Report the lines of the data below that contain the string "Soleil".

[[ Records for the task, beginning ]]

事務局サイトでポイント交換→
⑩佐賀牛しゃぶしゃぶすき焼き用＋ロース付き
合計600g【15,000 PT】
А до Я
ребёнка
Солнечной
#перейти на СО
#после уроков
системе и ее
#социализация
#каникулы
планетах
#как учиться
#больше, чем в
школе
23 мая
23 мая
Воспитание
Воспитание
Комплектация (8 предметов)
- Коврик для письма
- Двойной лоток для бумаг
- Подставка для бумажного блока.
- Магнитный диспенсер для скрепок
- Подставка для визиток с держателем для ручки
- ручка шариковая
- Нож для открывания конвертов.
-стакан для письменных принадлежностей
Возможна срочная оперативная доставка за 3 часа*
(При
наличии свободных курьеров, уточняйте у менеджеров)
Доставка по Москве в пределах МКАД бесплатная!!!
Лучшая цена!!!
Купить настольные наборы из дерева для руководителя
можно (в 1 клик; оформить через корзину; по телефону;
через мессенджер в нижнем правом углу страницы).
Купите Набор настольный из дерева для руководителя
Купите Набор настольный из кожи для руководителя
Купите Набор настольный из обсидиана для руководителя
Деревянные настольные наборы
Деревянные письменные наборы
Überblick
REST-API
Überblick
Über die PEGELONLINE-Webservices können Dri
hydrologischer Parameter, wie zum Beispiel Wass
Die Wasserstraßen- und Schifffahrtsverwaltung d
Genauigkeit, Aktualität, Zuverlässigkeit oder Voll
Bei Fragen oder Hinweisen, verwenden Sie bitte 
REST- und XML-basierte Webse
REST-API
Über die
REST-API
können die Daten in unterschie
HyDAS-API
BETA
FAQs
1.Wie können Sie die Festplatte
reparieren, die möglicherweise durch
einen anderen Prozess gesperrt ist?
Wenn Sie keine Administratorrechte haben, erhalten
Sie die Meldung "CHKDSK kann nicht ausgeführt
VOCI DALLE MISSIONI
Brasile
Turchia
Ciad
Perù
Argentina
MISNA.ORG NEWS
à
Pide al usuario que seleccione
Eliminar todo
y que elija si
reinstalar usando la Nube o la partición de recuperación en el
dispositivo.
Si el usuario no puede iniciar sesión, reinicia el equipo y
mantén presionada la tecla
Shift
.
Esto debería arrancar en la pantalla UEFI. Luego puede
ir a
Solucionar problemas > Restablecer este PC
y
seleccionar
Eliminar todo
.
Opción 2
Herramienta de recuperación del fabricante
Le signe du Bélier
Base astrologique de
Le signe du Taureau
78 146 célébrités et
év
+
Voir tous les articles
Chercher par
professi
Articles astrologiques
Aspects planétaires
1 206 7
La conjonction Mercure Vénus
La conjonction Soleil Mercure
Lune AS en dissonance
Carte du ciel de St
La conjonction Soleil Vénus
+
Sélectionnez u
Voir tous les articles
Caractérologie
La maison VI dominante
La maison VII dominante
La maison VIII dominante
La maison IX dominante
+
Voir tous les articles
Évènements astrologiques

[[ Records for the task, end ]]

## Solution
La conjonction Soleil Mercure
La conjonction Soleil Vénus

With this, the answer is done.